_What to work on_
Output the full listing that appears below, exactly as it is presented.
----------------
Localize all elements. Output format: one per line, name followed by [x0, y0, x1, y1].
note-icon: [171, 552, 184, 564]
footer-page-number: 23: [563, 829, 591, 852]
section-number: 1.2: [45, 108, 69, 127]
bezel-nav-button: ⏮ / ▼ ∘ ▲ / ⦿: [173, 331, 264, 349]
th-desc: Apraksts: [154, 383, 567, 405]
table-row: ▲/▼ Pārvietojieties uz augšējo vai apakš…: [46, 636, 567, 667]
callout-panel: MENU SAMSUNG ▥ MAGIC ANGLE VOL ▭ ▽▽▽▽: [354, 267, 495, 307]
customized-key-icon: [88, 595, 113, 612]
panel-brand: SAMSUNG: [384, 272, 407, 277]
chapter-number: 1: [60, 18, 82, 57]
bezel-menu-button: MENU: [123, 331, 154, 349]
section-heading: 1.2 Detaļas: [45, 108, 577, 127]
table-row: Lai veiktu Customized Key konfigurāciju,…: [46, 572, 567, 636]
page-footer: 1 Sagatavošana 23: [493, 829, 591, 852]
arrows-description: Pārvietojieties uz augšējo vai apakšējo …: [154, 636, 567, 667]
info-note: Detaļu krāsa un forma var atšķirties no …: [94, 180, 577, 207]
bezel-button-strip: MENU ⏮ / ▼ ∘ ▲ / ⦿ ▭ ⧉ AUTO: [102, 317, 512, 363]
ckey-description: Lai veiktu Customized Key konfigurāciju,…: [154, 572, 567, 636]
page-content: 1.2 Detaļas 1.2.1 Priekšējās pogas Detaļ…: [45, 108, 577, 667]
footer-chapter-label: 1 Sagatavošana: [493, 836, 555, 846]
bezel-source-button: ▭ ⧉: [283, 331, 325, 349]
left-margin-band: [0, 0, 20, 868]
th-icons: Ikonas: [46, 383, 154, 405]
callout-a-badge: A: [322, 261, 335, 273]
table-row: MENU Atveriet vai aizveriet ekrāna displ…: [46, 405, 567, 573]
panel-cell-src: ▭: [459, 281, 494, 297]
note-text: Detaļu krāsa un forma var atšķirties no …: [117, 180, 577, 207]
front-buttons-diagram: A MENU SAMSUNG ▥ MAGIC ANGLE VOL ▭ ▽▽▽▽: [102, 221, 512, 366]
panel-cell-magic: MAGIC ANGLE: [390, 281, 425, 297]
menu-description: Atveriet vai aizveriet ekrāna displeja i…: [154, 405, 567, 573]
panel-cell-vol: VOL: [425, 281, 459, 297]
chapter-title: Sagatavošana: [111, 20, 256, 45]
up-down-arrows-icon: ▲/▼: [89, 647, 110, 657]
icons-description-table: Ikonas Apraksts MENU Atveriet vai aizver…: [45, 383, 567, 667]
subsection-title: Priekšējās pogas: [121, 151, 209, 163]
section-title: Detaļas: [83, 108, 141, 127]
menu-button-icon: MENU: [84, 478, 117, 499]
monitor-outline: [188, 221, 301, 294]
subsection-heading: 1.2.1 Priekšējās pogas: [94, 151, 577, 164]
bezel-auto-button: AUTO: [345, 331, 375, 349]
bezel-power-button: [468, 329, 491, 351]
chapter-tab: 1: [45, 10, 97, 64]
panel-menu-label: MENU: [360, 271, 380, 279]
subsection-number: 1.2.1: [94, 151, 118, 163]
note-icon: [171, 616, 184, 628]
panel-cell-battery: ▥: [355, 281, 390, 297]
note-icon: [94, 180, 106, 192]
----------------
_Expected answer_
Localize all elements. Output format: one per line, name followed by [x0, y0, x1, y1].
note-icon: [171, 552, 184, 564]
footer-page-number: 23: [563, 829, 591, 852]
section-number: 1.2: [45, 108, 69, 127]
bezel-nav-button: ⏮ / ▼ ∘ ▲ / ⦿: [173, 331, 264, 349]
th-desc: Apraksts: [154, 383, 567, 405]
table-row: ▲/▼ Pārvietojieties uz augšējo vai apakš…: [46, 636, 567, 667]
callout-panel: MENU SAMSUNG ▥ MAGIC ANGLE VOL ▭ ▽▽▽▽: [354, 267, 495, 307]
customized-key-icon: [88, 595, 113, 612]
panel-brand: SAMSUNG: [384, 272, 407, 277]
chapter-number: 1: [60, 18, 82, 57]
bezel-menu-button: MENU: [123, 331, 154, 349]
section-heading: 1.2 Detaļas: [45, 108, 577, 127]
table-row: Lai veiktu Customized Key konfigurāciju,…: [46, 572, 567, 636]
page-footer: 1 Sagatavošana 23: [493, 829, 591, 852]
arrows-description: Pārvietojieties uz augšējo vai apakšējo …: [154, 636, 567, 667]
info-note: Detaļu krāsa un forma var atšķirties no …: [94, 180, 577, 207]
bezel-button-strip: MENU ⏮ / ▼ ∘ ▲ / ⦿ ▭ ⧉ AUTO: [102, 317, 512, 363]
ckey-description: Lai veiktu Customized Key konfigurāciju,…: [154, 572, 567, 636]
page-content: 1.2 Detaļas 1.2.1 Priekšējās pogas Detaļ…: [45, 108, 577, 667]
footer-chapter-label: 1 Sagatavošana: [493, 836, 555, 846]
bezel-source-button: ▭ ⧉: [283, 331, 325, 349]
left-margin-band: [0, 0, 20, 868]
th-icons: Ikonas: [46, 383, 154, 405]
callout-a-badge: A: [322, 261, 335, 273]
table-row: MENU Atveriet vai aizveriet ekrāna displ…: [46, 405, 567, 573]
panel-cell-src: ▭: [459, 281, 494, 297]
note-text: Detaļu krāsa un forma var atšķirties no …: [117, 180, 577, 207]
front-buttons-diagram: A MENU SAMSUNG ▥ MAGIC ANGLE VOL ▭ ▽▽▽▽: [102, 221, 512, 366]
panel-cell-magic: MAGIC ANGLE: [390, 281, 425, 297]
menu-description: Atveriet vai aizveriet ekrāna displeja i…: [154, 405, 567, 573]
panel-cell-vol: VOL: [425, 281, 459, 297]
chapter-title: Sagatavošana: [111, 20, 256, 45]
up-down-arrows-icon: ▲/▼: [89, 647, 110, 657]
icons-description-table: Ikonas Apraksts MENU Atveriet vai aizver…: [45, 383, 567, 667]
subsection-title: Priekšējās pogas: [121, 151, 209, 163]
section-title: Detaļas: [83, 108, 141, 127]
menu-button-icon: MENU: [84, 478, 117, 499]
monitor-outline: [188, 221, 301, 294]
subsection-heading: 1.2.1 Priekšējās pogas: [94, 151, 577, 164]
bezel-auto-button: AUTO: [345, 331, 375, 349]
bezel-power-button: [468, 329, 491, 351]
chapter-tab: 1: [45, 10, 97, 64]
panel-menu-label: MENU: [360, 271, 380, 279]
subsection-number: 1.2.1: [94, 151, 118, 163]
note-icon: [171, 616, 184, 628]
panel-cell-battery: ▥: [355, 281, 390, 297]
note-icon: [94, 180, 106, 192]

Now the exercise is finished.